How to guide and govern your child’s behaviour so that THEY take responsibility for their actions and make more effective choices, AT ANY AGE – even toddlers!!!

Imagine for a moment what your life would be like if you could only master the ability to somehow teach your child to become so conscious of their behaviour and the choices they make, so that you didn’t have to constantly remind them and nag them about the same thing over and over, end up losing your cool, yell, hit, or crush them with your words by acting out of anger (and then dealing with the guilt afterwards)!!!

Again, I would like to recommend and give credit to Chick Moorman, who wrote the book “Parent talk”. This was the most pivotal book for me personally, in regards to my parenting. I highly suggest you get a copy! Alot of what I will write here, I learned from this book!

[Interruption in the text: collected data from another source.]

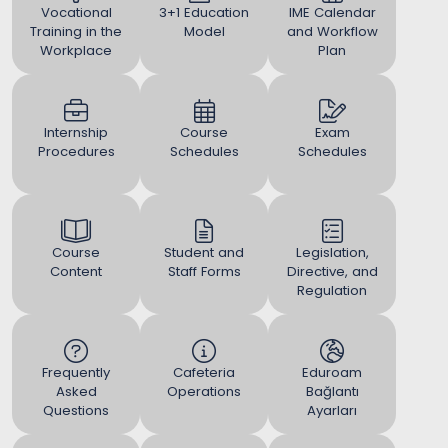
Vocational
3+1 Education
IME Calendar
Training in the
Model
and Workflow
Workplace
Plan
Internship
Course
Exam
Procedures
Schedules
Schedules
Course
Student and
Legislation,
Content
Staff Forms
Directive, and
Regulation
Frequently
Cafeteria
Eduroam
Asked
Operations
Bağlantı
Questions
Ayarları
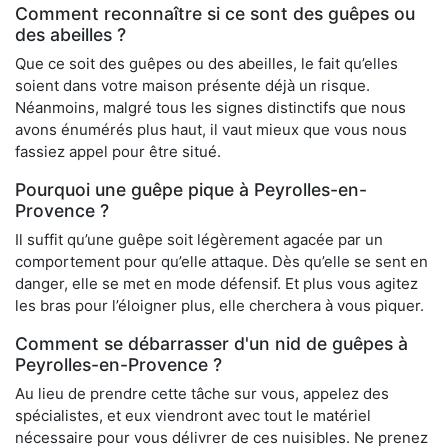
Comment reconnaître si ce sont des guêpes ou
des abeilles ?
Que ce soit des guêpes ou des abeilles, le fait qu’elles
soient dans votre maison présente déjà un risque.
Néanmoins, malgré tous les signes distinctifs que nous
avons énumérés plus haut, il vaut mieux que vous nous
fassiez appel pour être situé.
Pourquoi une guêpe pique à Peyrolles-en-
Provence ?
Il suffit qu’une guêpe soit légèrement agacée par un
comportement pour qu’elle attaque. Dès qu’elle se sent en
danger, elle se met en mode défensif. Et plus vous agitez
les bras pour l’éloigner plus, elle cherchera à vous piquer.
Comment se débarrasser d'un nid de guêpes à
Peyrolles-en-Provence ?
Au lieu de prendre cette tâche sur vous, appelez des
spécialistes, et eux viendront avec tout le matériel
nécessaire pour vous délivrer de ces nuisibles. Ne prenez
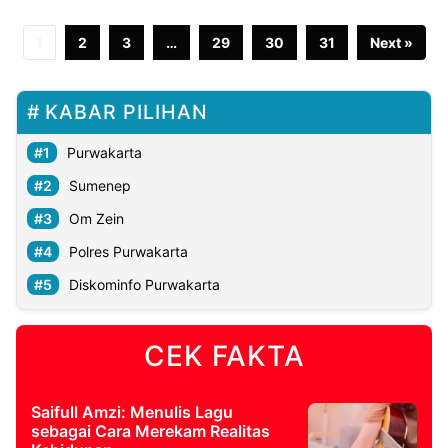
1
2
3
…
29
30
31
Next »
KABAR PILIHAN
Purwakarta
Sumenep
Om Zein
Polres Purwakarta
Diskominfo Purwakarta
CEK FAKTA
Saifull Amzi: Menulis Lagu
sebagai Cara Merekam Realitas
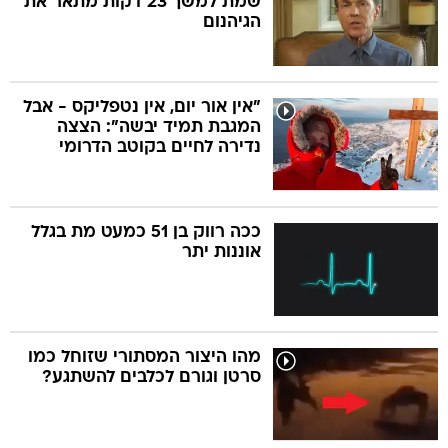
שמת למשך 23 דקות מתאר את
הגיהנום
"אין אור יום, אין נטפליקס - אבל
המגבת תמיד יבשה": הצצה
נדירה לחיים בקוטב הדרומי
ככה רווק בן 51 כמעט מת בגלל
אוננות יתר
מהו היצור המסתורי שזוחל כמו
סרטן וגורם לכלבים להשתגע?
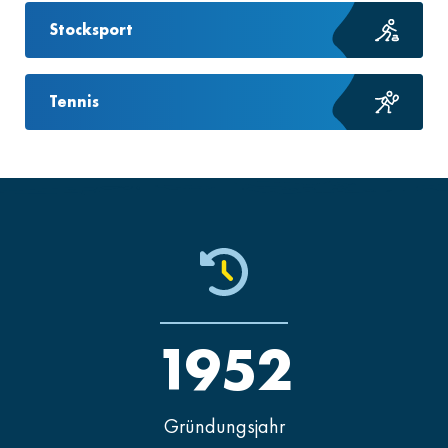
Stocksport
Tennis
1952
Gründungsjahr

Children often choose behaviours we don’t appreciate. But I believe it is at these very moments, that our responsibility as parents is to separate the deed from the doer!! The best way to do this is to speak positively to the child first, and then constructively to the behaviour second.

deed from doer (1)

“I love you Ellie, but I don’t like shopping with people who choose that behaviour” – notice we didn’t say “I don’t like shopping with you when you choose that behaviour”. We said “I don’t like shopping with people who“. This takes the behaviour away from “Ellie” and it is not a personal attack at her.

“Billy, I really enjoy being with you, but when you decide to be that loud, I need to go somewhere else” – notice we didn’t say “I don’t like being with you when you’re that loud”. It wasn’t made personal to Billy.

“Stephen and Sienna, I love you both, but when you choose to fight and hit each other, you are choosing to spend some time alone in your bedroom”.

This kind of language makes it clear that the parent is not willing to accept the behaviour, but he/she still loves the child. In this case, the child does not feel disapproved of. It is the behaviour that is disapproved of, not the child.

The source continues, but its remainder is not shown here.